Nothing worth seeing, or hearing, about ‘the Morgans’


Nothing worth seeing, or hearing, about ‘the Morgans’

By ROGER MOORE

Orlando Sentinel

Sandra Bullock hitched her career to writer, and later writer-director, Marc Lawrence when he scripted “Forces of Nature.” She stayed with him through the “Miss Congeniality” hits and up to “Two Weeks Notice” (2002). Then Bullock weaned herself from Lawrence’s brand of gimmicky, wan and witless comedies and lived to stage a comeback this year.

But Bullock passed Lawrence on, like a bad penny, to Hugh Grant, her co-star in “Two Weeks Notice.” And Grant can’t seem to kick the Lawrence habit.

“Did You Hear About the Morgans?,” Grant’s third film with Lawrence, may be his overdue intervention. Unfunny and tone-deaf, it pairs Grant with Sarah Jessica Parker, with whom he has no chemistry, and gives neither of them anything funny to say or play.
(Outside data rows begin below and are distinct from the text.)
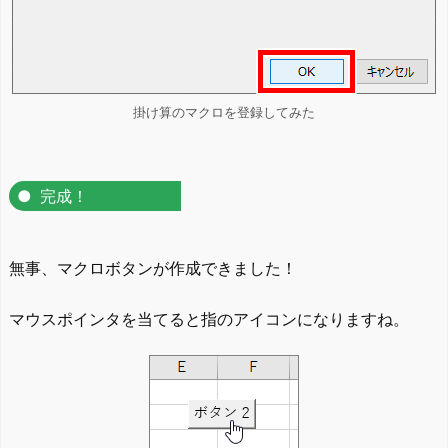
掛け算のマクロを登録してみた
完成！
無事、マクロボタンが作成できました！
マウスポインタを当てると指のアイコンになりますね。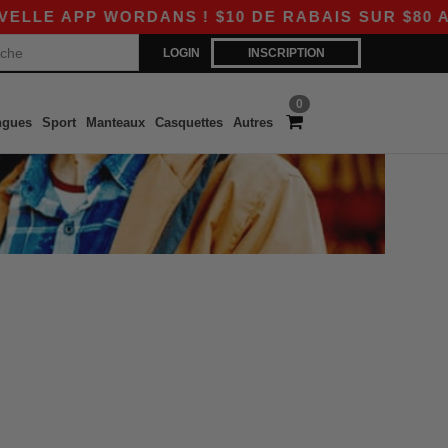
LE APP WORDANS ! $10 DE RABAIS SUR $80 AVE
LOGIN
INSCRIPTION
0
ngues
Sport
Manteaux
Casquettes
Autres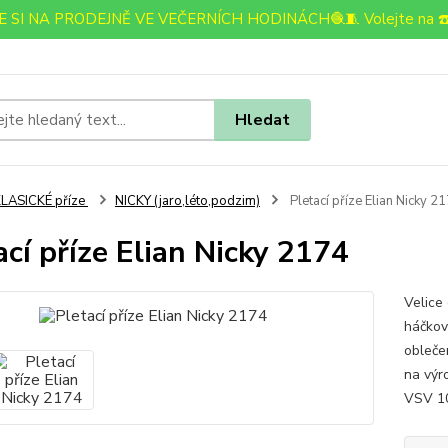
 SI NA PRODEJNĚ VE VEČERNÍCH HODINÁCH🧶🧵 Volejte na ☎️
Hledat
LASICKÉ příze
NICKY (jaro,léto,podzim)
Pletací příze Elian Nicky 2
ací příze Elian Nicky 2174
Velice 
háčkov
oblečen
na výr
VSV 10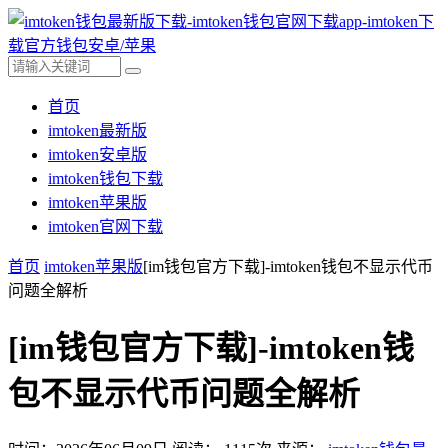
首页
imtoken最新版
imtoken安卓版
imtoken钱包下载
imtoken苹果版
imtoken官网下载
首页
imtoken苹果版
[im钱包官方下载]-imtoken钱包不显示代币
问题全解析
[im钱包官方下载]-imtoken钱
包不显示代币问题全解析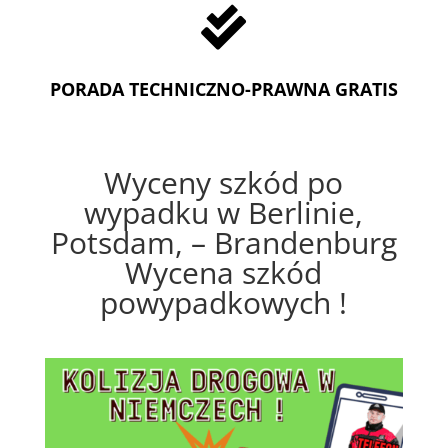

PORADA TECHNICZNO-PRAWNA GRATIS
Wyceny szkód po
wypadku w Berlinie,
Potsdam, – Brandenburg
Wycena szkód
powypadkowych !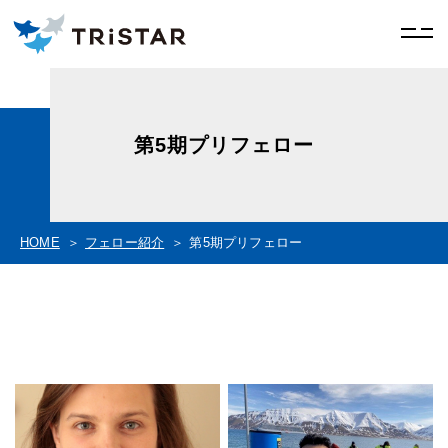
第5期プリフェロー
HOME
フェロー紹介
第5期プリフェロー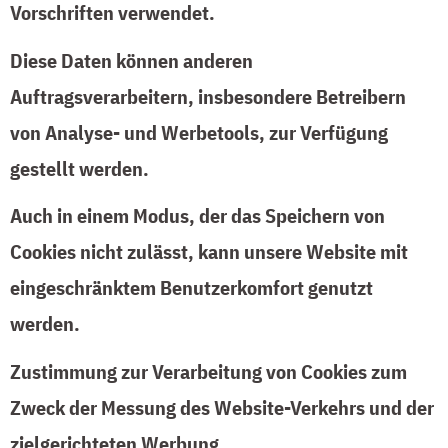
Vorschriften verwendet.
Diese Daten können anderen
Auftragsverarbeitern, insbesondere Betreibern
von Analyse- und Werbetools, zur Verfügung
gestellt werden.
Auch in einem Modus, der das Speichern von
Cookies nicht zulässt, kann unsere Website mit
eingeschränktem Benutzerkomfort genutzt
werden.
Zustimmung zur Verarbeitung von Cookies zum
Zweck der Messung des Website-Verkehrs und der
zielgerichteten Werbung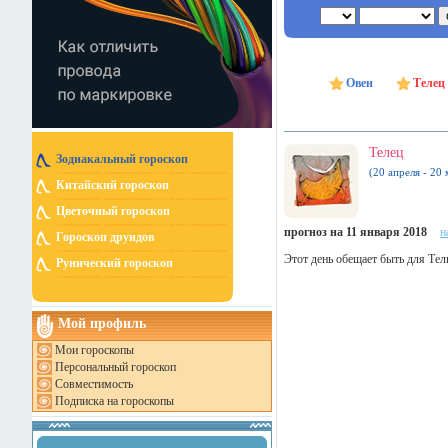
Овен
Телец
Телец
Зодиакальный гороскоп
(20 апреля - 20 
Китайский гороскоп
Цветочный гороскоп
прогноз на 11 января 2018
н
Гороскоп друидов
Этот день обещает быть для Тел
Рунический гороскоп
Мой профиль
Мои гороскопы
Персональный гороскоп
Совместимость
Подписка на гороскопы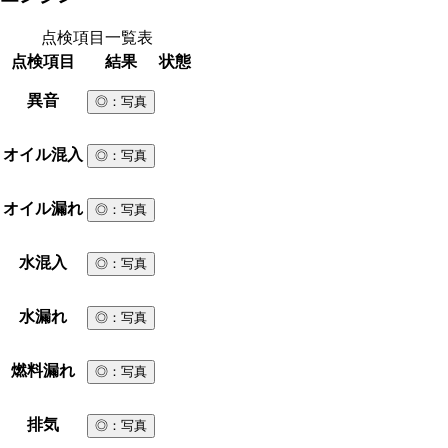
点検項目一覧表
点検項目
結果
状態
異音
◎
：写真
オイル混入
◎
：写真
オイル漏れ
◎
：写真
水混入
◎
：写真
水漏れ
◎
：写真
燃料漏れ
◎
：写真
排気
◎
：写真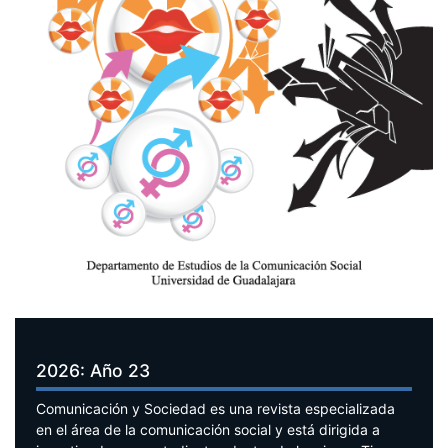
2026: Año 23
Comunicación y Sociedad es una revista especializada
en el área de la comunicación social y está dirigida a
She’s a star of the New York real-estate market. He’s a rich attorney. They have assistants (Elisabeth Moss and Jesse Liebman) who hate each other, too. They’re separated. He’s trying to get her back. But he cheated, and she’s not having him.
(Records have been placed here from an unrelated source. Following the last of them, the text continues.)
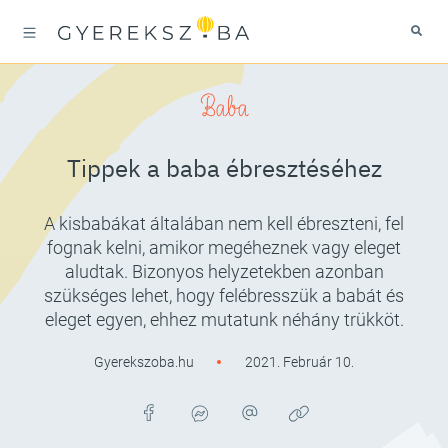
Baba
Tippek a baba ébresztéséhez
A kisbabákat általában nem kell ébreszteni, fel
fognak kelni, amikor megéheznek vagy eleget
aludtak. Bizonyos helyzetekben azonban
szükséges lehet, hogy felébresszük a babát és
eleget egyen, ehhez mutatunk néhány trükköt.
Gyerekszoba.hu
2021. Február 10.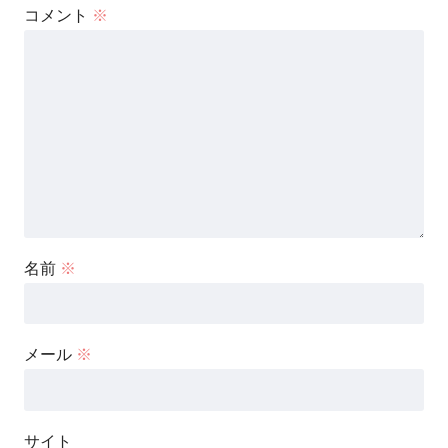
コメント
※
名前
※
メール
※
サイト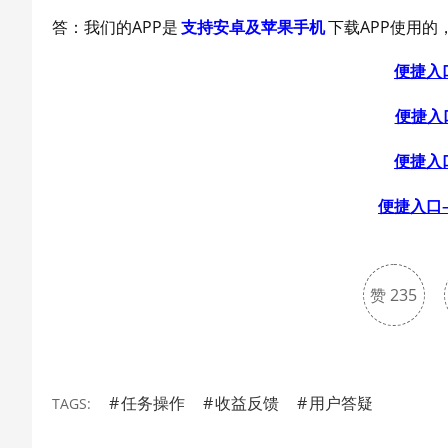
答：我们的APP是
支持安卓及苹果手机
下载APP使用的
便捷入
便捷入
便捷入
便捷入口
赞
235
任务操作
收益反馈
用户答疑
TAGS: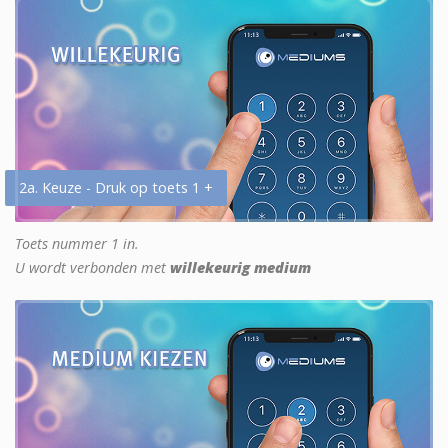
2a. Keuze - Druk op toets 1 +
Toets nummer 1 in.
U wordt verbonden met
willekeurig medium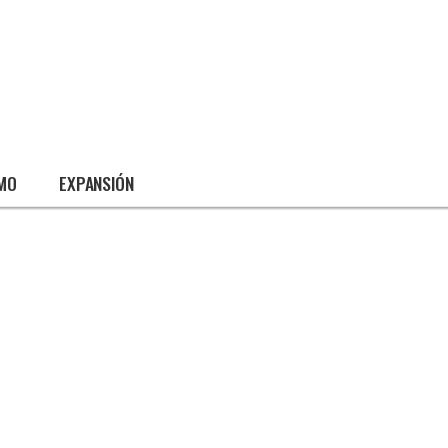
SMO
EXPANSIÓN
Darned if his one shot at a reconciliation dinner doesn’t end with a murder that they witness. Since the killer is on the loose, the Feds ship them off — “Witness Relocation Program” slickers hiding amongst the Red-State rubes of Ray, Wyoming. The first people they meet are the law- enforcement couple who will be their hosts, played by a twinkly Sam Elliott and a pistol-packing Mary Steenburgen.

“Oh my God, it’s Sarah Palin!”

Most of the movie is made up of pained conversations over trust between two people who don’t click, on any level. In between heart-to-hearts, they make tired observations about life outside of Manhattan.

“I can’t breathe,” Meryl wheezes. “The air’s too clean!”

The only moments that have a prayer of clicking in this fish-out-of-water comedy concern the few good actors cast in Wyoming supporting roles — grizzled Elliott, common-sense Steenburgen and Wilford Brimley, a local grandpa grump, a true Westerner and hater of big-city Democrats.

Lawrence’s recycled observations of the virtues of rural life, his struggles to find something funny about local “types” (an unworldly doctor and his naive-nitwit nurse), his “grizzly encounter” scene, are painful to watch. The way this witless “Witness” works is that the hit-man tracks them down to Wymoning, but Lawrence fails to find humor or menace in that. His ineptitude extends to knowing when to end this too- predictable fiasco.

But with luck, Grant, whose options on the romantic-comedy front have narrowed, will finally snap out of it after this. The best thing that could happen to Hugh is if nobody hears about the “Morgans.”